Something I like to do whenever I encounter a woman who implies Western women are subject to societal pressure not to fulfill their career potential, e.g. by not pursuing STEM subjects, is to sympathise with them heavily to the point of condescension.
“Oh, that’s awful!” I’ll say. “So you really wanted to be an engineer. Yes, I can see why you’d be pretty upset now doing…what are you, again? You’re a Welfare Officer at a third-rate university? That must be awful, how do you feel about not being aware of the options available to you back then?”
The response is always the same. “Oh no, I am happy in my career and am fully aware of what my options are or were. But there are other women out there who are too dim to know they can study engineering or too feeble-minded to resist the societal pressure that is exerted upon them. But me, oh no, I am happy with my choices.”
Oh, to be in Sweden, a feminist paradise on Earth! Gender equality is baked into the nation’s DNA. Swedish women have advantages we can only only dream of – free universal child care, for example. Mothers and fathers get 480 (!) days of parental leave. An extensive welfare system makes it easy to balance work and family life.
Sweden and the other Nordic nations always seem to lead the rankings of the world’s best countries for women. (Canada is lucky to crack the top 20.) So they’re an ideal laboratory for finding out what women really want. What choices will women make when the playing field is as level as social policy can make it?

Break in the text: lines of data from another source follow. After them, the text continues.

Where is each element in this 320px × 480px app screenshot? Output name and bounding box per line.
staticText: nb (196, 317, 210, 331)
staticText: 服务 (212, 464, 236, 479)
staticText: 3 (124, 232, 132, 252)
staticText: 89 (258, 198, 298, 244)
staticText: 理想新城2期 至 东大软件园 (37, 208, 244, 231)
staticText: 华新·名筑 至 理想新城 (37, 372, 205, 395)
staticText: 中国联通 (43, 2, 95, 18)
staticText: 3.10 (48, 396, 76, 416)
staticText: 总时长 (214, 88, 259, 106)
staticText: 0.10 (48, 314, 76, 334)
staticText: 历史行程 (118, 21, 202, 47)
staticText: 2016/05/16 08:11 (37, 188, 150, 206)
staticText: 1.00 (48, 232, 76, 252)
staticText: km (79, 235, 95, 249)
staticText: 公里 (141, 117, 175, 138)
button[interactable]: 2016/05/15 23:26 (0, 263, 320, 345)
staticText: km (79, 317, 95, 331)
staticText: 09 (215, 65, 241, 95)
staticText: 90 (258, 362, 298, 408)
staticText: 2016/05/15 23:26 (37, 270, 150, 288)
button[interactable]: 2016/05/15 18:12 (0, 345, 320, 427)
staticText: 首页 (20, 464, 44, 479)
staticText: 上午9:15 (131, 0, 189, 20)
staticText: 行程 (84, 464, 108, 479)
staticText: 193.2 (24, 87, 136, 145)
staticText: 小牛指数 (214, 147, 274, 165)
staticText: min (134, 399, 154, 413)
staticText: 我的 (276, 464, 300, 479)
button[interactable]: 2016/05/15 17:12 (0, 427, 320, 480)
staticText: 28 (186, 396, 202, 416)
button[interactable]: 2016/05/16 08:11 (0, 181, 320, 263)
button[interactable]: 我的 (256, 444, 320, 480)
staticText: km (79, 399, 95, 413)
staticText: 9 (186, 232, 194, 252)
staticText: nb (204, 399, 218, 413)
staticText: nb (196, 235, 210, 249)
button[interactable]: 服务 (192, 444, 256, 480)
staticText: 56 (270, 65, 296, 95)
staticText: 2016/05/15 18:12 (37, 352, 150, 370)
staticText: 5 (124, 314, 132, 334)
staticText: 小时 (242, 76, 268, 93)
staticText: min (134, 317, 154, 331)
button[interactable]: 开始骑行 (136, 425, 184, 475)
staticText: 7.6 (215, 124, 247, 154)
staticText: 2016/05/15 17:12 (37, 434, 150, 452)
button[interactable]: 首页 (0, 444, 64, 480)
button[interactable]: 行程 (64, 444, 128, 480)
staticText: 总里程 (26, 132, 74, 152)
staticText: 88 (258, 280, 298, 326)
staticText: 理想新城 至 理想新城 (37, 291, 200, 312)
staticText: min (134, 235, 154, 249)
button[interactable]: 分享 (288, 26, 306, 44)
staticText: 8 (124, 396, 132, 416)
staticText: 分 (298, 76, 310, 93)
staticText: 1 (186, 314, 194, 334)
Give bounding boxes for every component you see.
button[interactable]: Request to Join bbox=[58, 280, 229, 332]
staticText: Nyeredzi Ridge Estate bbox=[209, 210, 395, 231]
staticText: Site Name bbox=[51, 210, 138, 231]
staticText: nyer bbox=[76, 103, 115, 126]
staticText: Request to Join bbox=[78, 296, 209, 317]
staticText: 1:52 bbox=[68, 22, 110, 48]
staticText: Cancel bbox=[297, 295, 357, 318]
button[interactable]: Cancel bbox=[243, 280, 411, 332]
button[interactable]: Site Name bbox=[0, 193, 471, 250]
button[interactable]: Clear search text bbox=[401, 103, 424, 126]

The trouble is that the world’s most liberated women aren’t leaning in – in fact, many are leaning back. They work fewer hours and make less money than men, just as Canadian women do. In fact, Swedish women are much more likely to have part-time jobs and far less likely to hold top managerial positions or be CEOs. On top of that, Scandinavian labour markets are the most gender-segregated in the developed world.
Women do make up 25 per cent of Swedish corporate boards, but only because of quotas. The greatest concentration of senior managers, CEOs and other highly paid power women isn’t in Scandinavia. It’s here in North America, where working women’s lives are much tougher.

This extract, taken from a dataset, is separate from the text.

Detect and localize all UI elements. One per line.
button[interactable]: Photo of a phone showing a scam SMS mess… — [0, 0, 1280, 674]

It turns out that all these family-friendly policies have an unintended impact on the gender gap, as Kay Hymowitz and many others have noted. By making it easy for women to drop out of the work force and work shorter hours, they make it harder for women to progress in their careers. Swedish men have these options too, but they don’t take them. So women don’t advance as far as men. And they are also considered less desirable by corporate employers who need people on the job 24/7.
In any event, only a small proportion of Nordic women choose to work as managers and professionals. Most choose lower-paid, highly gender-segregated work. As Alison Wolf has written in her excellent book The XX Factor, Scandinavian countries “hold the record for gender segregation because they have gone the furthest in outsourcing traditional female activities and turning unpaid home-based ‘caring’ into formal employment.”
Despite vigorous efforts to stamp out gender stereotyping, most Swedish girls would still rather be daycare workers and nurses when they grow up. And boys would rather be welders and truck drivers. And that’s not all. To the extreme chagrin of social engineers throughout Scandinavia, mothers still take the bulk of parental leave. Most men take parental leave only when a certain part of it is designated for fathers only.
So given the choice, women make decisions which result in the same situation that the Patriarchy is forcing on them in the first place. Or perhaps women are simply enlightened individuals exercising free will and there is no Patriarchy? A tricky one, that.